Weaving, who appeared in the Lord Of The Rings and Matrix trilogies,
and was the voice of Rex the dog in Babe, will launch Voiceless
tomorrow.
"I feel a close affinity with animals, and I think most people do," Weaving said.
"It feels like a good time in my life to become involved in something I feel strongly about."

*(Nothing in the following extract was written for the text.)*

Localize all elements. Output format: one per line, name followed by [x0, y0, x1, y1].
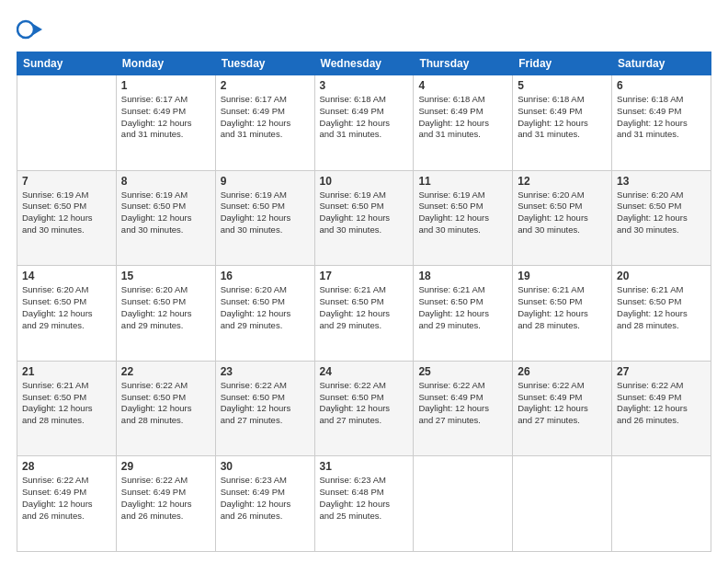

Voiceless is the brainchild of multi-millionaire
businessman Brian Sherman and his daughter Ondine. Mr Sherman said: "We
went to an animal rights conference in San Diego last year and it
brought home to us the fact that animals are getting such a raw deal,
and are subject to so much mistreatment."
Each year,
Voiceless will distribute grants worth tens of thousands of dollars to
established animal rights and welfare groups.
"Governments
are not doing enough for animals," Mr Sherman said. "There's little
awareness of what is happening to them in factory farms; people don't
really want to know."
Sherman, a vegetarian, and Weaving,
pointed to battery hens and pigs raised in cramped quarters, along with
kangaroo culling, as three key issues.
While Weaving eats meat, his two children, Harry, 15, and Holly, 11, are vegetarian and Weaving feels torn over it.
The NIDA graduate won his first AFI Award in 1991 for Proof and secured
his place in Australian movie industry legend with his performance as a
drag queen in Priscilla Queen of the Desert.
But Weaving, 44, shot to international fame with his role as the diabolical Agent Smith in the Matrix series.